Perhaps even more troubling, a study by the Yale University School of Public Health found that “the excess death rate for Republican voters was 5.4 percentage points, or 76%, higher than the excess death rate for Democratic voters.” She went further, noting that “after COVID-19 vaccines became widely available, the excess death rate gap between Republicans and Democrats widened from 1.6 percentage points to 10.4 percentage points.”

In addition to Covid, the other four leading causes of death were heart disease, cancer, accidental injury and stroke.


More worrisome than natural causes of death such as heart disease, cancer, and COVID-19, are social causes of death, the most worrisome of which is gun violence. The Gun Violence Archive (GVA) reports that in 2022, 44,305 people were killed and 38,567 injured by guns. Perhaps even more troubling is that more Americans died by suicide (24,090) than by homicide, homicide, and manslaughter. Even worse, nearly a thousand children under the age of 11 (314) were killed (314) and injured (682) by guns – and nearly 5,000 people (ages 12-17) were victims of gun violence with 1,381 killed and 3,803 injured.

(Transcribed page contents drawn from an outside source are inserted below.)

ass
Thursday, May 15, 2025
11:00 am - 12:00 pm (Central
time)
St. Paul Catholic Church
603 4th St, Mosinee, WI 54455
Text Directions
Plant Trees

The GVA also reports that in 2022 647 people died from “mass shootings” and 36 from “mass killings”. “Mass shootings are mostly an American phenomenon,” she advises readers. He adds that “mass shooting” is based only on the numerical value of 4 or more shots or kills, not including the shooter.

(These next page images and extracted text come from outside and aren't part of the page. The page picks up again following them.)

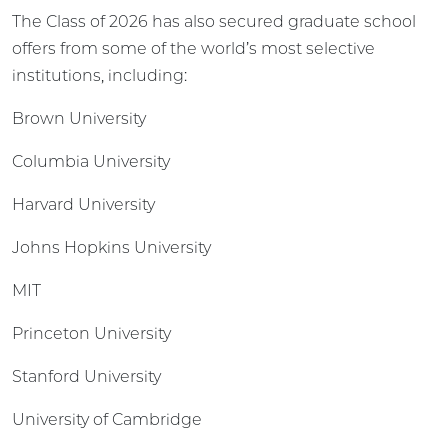
The Class of 2026 has also secured graduate school
offers from some of the world’s most selective
institutions, including:
Brown University
Columbia University
Harvard University
Johns Hopkins University
MIT
Princeton University
Stanford University
University of Cambridge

As of April 7, 2023, as GVA reports, 11,129 people have died from gun violence, 6,402 of them died by suicide and 4,727 died from homicide, homicide, and manslaughter. Even worse, 65 children under 11 were killed and 149 injured; More than 1,300 adolescents (ages 12 to 17) were killed (385) or injured (933) as a result of armed violence.

The second worrying cause of death is maternal mortality. The World Health Organization defines it as “the death of a woman during pregnancy or within 42 days of termination of pregnancy, regardless of the duration and location of the pregnancy, from any cause related to, aggravated or managed by pregnancy, but not from incidental or incidental causes.”

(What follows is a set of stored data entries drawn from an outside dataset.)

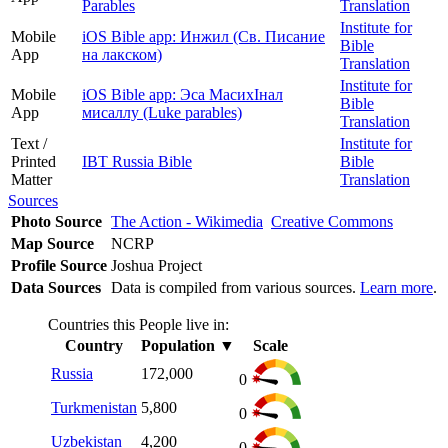
Parables
Translation
Institute for
Mobile
iOS Bible app: Инжил (Св. Писание
Bible
App
на лакском)
Translation
Institute for
Mobile
iOS Bible app: Эса МасихIнал
Bible
App
мисаллу (Luke parables)
Translation
Text /
Institute for
Printed
IBT Russia Bible
Bible
Matter
Translation
Sources
Photo Source
The Action - Wikimedia
Creative Commons
Map Source
NCRP
Profile Source
Joshua Project
Data Sources
Data is compiled from various sources.
Learn more
.
Countries this People live in:
Country
Population
▼
Scale
Russia
172,000
0
Turkmenistan
5,800
0
Uzbekistan
4,200
0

In the United States, according to the Centers for Disease Control and Prevention, maternal deaths rose 40 percent at the height of the Covid pandemic. In 2021, 33 women died out of every 100,000 live births in the United States, up from 23.8 in 2020. Black mothers were hardest hit. The death rate among black women was 2.6 times that of white women in 2021, and 30% of the maternal deaths are among black women. Census Bureau data shows that blacks make up about 14% of the US population.

Then there are drug overdoses. in 2020, Forbes The Sackler family, owners of the pharmaceutical company Purdue Pharma, declared themselves the “wealthiest family” in America with a net worth of $10.8 billion. The company’s flagship product was Oxycontin, an opioid. In March 2022, the US Department of Justice announced a $6 settlement with Purdue Pharma stating that “the Sackler family will pay $4.325 billion over nine years to the states, municipalities, and plaintiffs who sued the company.”

Even more troubling, the settlement protects the family from further litigation, but not from any criminal charges—Sackler has never faced criminal charges—and they deny any wrongdoing. However, in June 2022, Connecticut Attorney General William Tong said he would ask the state attorney general to consider criminal charges against members of the Sackler family.

America’s opioid crisis over the past quarter century has evolved through three phases, and by some estimates, there have been nearly 500,000 opioid overdose deaths over two decades. Back in the 1990s, Purdue Pharma – with FDA approval – introduced OxyContin as a legal prescription opioid. The crisis deepened when the heroin market began to replace Oxy, and now, the third wave is characterized by the introduction of illegal synthetic opioids along with fentanyl. In 2021, more than 106,000 people died from drug overdoses, including illegal drugs and prescription opioids.

Every day, about 32 people in the United States die in drink-driving accidents — that’s about 1 person every 45 minutes. In 2020, 11,654 people died in alcohol-related disability traffic fatalities — an increase of 14% from 2019. All of these deaths could have been prevented.

Sadly, Americans are dying and dying…and will continue to die.